With the Jay Peak Twitter experiment now in the books, let’s take a gander at some of the numbers from their weekend handover. We can’t talk to each follower individually to see what they thought, but hopefully a few basic stats can give us some helpful insights.
For each metric I’ve taken only what happened between August 10 and August 13, 2012 and compared it to the same weekend periods (August 3 – 6, July 27 – 30, etc.) for the previous 7 weekends. I’m still testing my @reply/mention and RT counting tool, so they may not be perfect, but should be pretty close.
To view the whole enchilada on Storify, here’s the link (thanks, Alex):
New Followers: 6
7-Week Average: 8.14
Thoughts: No real change from the average here, the experiment did some things but didn’t seem to have any effect of follower counts.
New Tweets: 79
7-Week Average: 1.00
Thoughts: Jay hadn’t really tweeted during the weekends…at all. Some people expressed concerns that the experiment would be a departure from the consistent behavior followers might expect from a brand. This could be some cause for concern if users are okay with and only expect a few tweets.
Total Retweets: 72
7-Week Average: 4.71
Thoughts: With more good content going out, more people interacted with it. Total retweets for the weekend were 15x higher than normal. Total tweets were 79x higher than normal which could be a talking point.
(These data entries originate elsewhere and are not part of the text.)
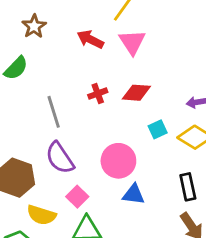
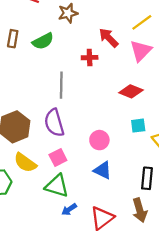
red cross: (98, 94) -> (90, 58), moved
pink circle: (118, 161) -> (99, 140), size x0.7

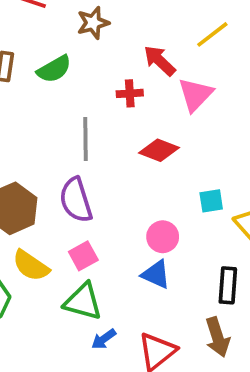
pink triangle: (141, 51) -> (196, 95), moved
red diamond: (131, 91) -> (159, 150), moved
pink circle: (99, 140) -> (163, 237), moved

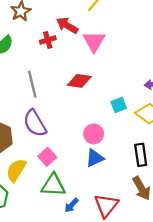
red cross: (130, 93) -> (48, 40), moved
yellow semicircle: (31, 266) -> (16, 170), turned 100
blue triangle: (156, 274) -> (95, 158), turned -36

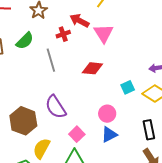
gray line: (32, 84) -> (51, 60), moved
pink square: (47, 157) -> (77, 134), moved

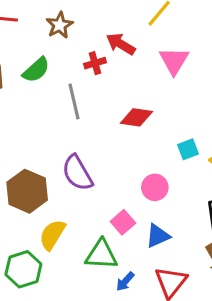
pink triangle: (104, 33) -> (174, 61), moved
pink square: (77, 134) -> (123, 222), moved
blue triangle: (109, 135) -> (158, 236), moved

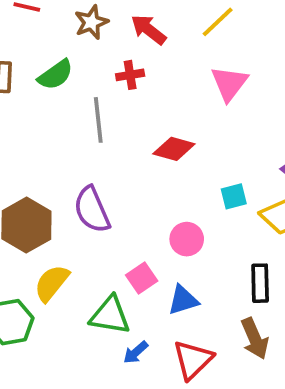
red arrow: (121, 44) -> (149, 30), moved

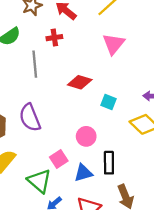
cyan square: (234, 196) -> (108, 102), moved, turned 35
black rectangle: (260, 283) -> (109, 163), moved
green triangle: (110, 315) -> (39, 181), turned 30

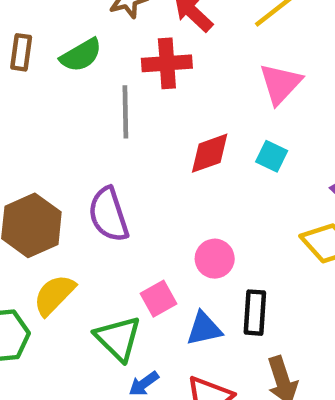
red cross: (54, 38) -> (167, 63), size x1.5
red diamond: (80, 82) -> (210, 153), turned -40
cyan square: (108, 102) -> (272, 156), moved

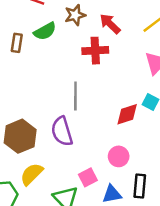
green semicircle: (81, 55) -> (45, 31), moved
gray line: (125, 112) -> (75, 96), moved
red diamond: (210, 153) -> (127, 114), moved

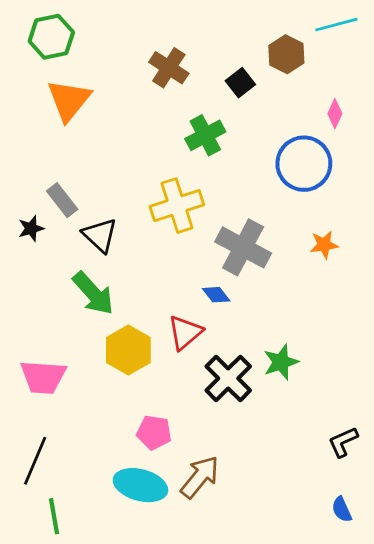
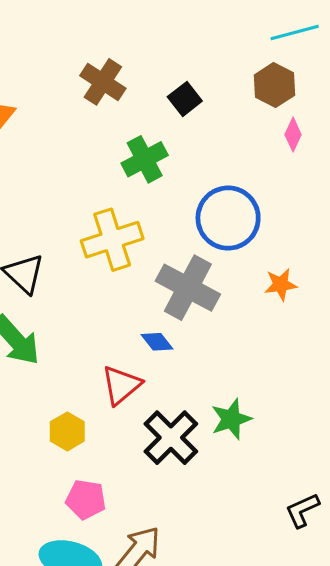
brown hexagon: (286, 54) -> (274, 85), moved
blue circle: (304, 164) -> (228, 218), moved
yellow hexagon: (128, 350) -> (67, 431), moved, size x0.7

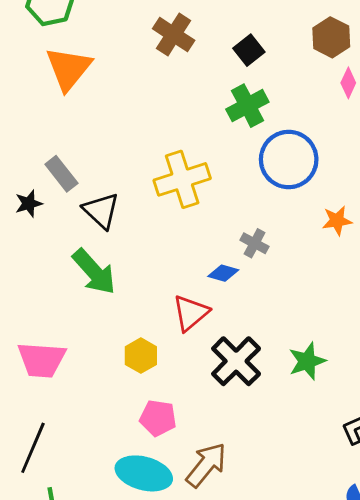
green cross: (145, 159) -> (247, 106), moved
gray cross: (188, 288) -> (255, 243), moved, size x0.5
blue diamond: (157, 342) -> (223, 273), turned -36
green star: (231, 419) -> (307, 361), moved

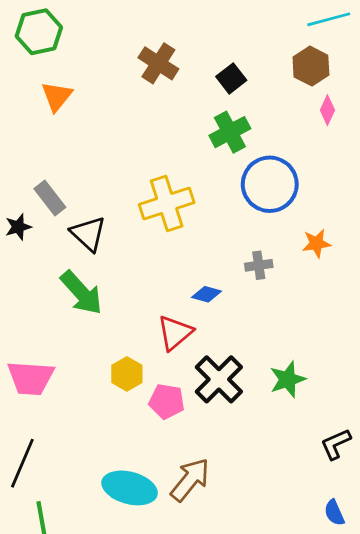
orange triangle: (68, 69) -> (57, 96), size x0.7
gray cross: (255, 243) -> (259, 265), moved, turned -36
pink pentagon: (158, 418) -> (167, 401), moved

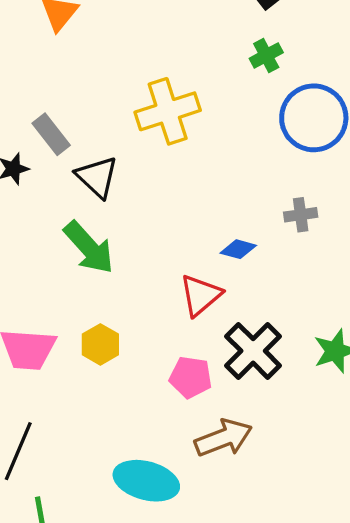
green cross: (230, 132) -> (266, 55), size x0.7
yellow cross: (167, 203) -> (168, 111), moved
yellow hexagon: (127, 374) -> (100, 344), moved
brown arrow: (190, 480) -> (223, 438), moved, turned 30

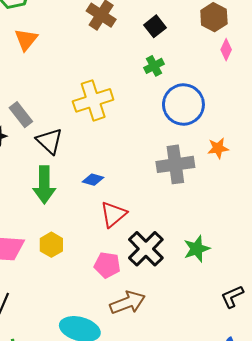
gray cross: (301, 215) -> (175, 164), size x1.8
green arrow: (89, 248) -> (44, 185), turned 42
blue diamond: (238, 249) -> (93, 180), moved

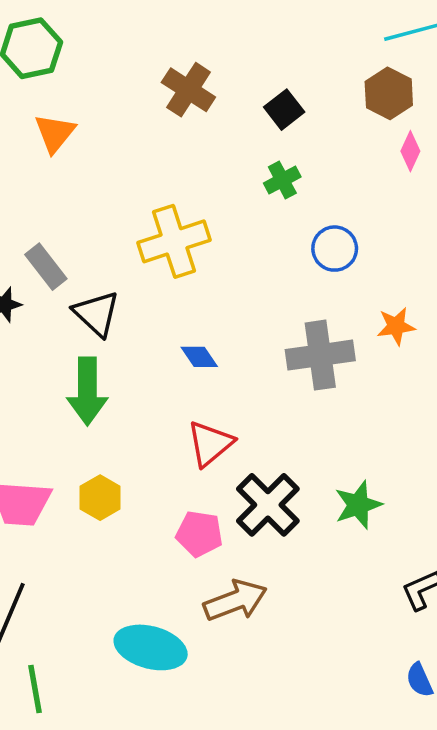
blue circle: (183, 105) -> (335, 249), size x0.6
blue diamond: (93, 180) -> (199, 357), moved, turned 40

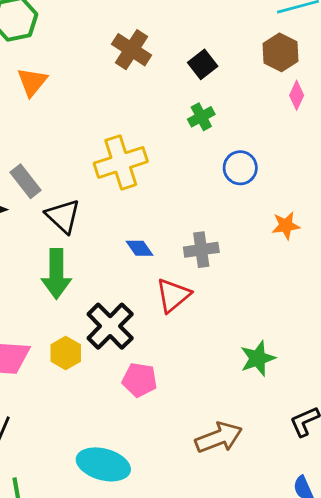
gray cross: (320, 355) -> (201, 250), moved, size x0.7
red triangle: (210, 444) -> (173, 295), moved
black cross: (268, 505) -> (110, 326), moved
brown arrow: (235, 601) -> (219, 438), moved

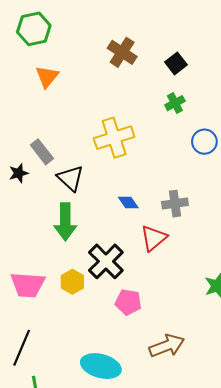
brown arrow: (219, 438) -> (167, 346), moved

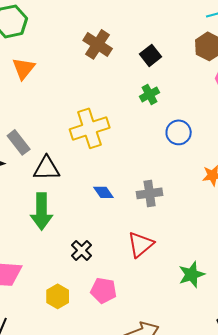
black triangle: (70, 178) -> (47, 168), turned -44
red triangle: (154, 238) -> (141, 244), moved
black cross: (106, 261) -> (82, 250), size x0.6
yellow hexagon: (72, 282) -> (58, 296), moved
Total Replies/Mentions: 39
7-Week Average: 5.71
Thoughts: Same goes for replies and mentions of the brand. Totals here were 6x higher than recent weekends.
Klout Score Change: +1.96
3-Week Average: -0.71
Thoughts: Only three weeks of data here (from Jay’s public Klout page, as a reminder, I can’t store this data for more than 7 days) but if you have any faith or belief in Klout (no matter what you think they measure), the positive movement during that weekend was clearly opposite of what Jay was seeing before during their low-activity stretches between work weeks.
In the end, I think it played out about as expected. I wouldn’t be surprised if the slightly lower than normal follower increase is due to a couple extra unfollows by people who only follow a few accounts and got turned off by a feed filled with Jay updates. The rest of the stats, however, were encouraging. A good amount of feedback and engagement for just a few days of tweeting.
No jaw-dropping figures but no major red flags either.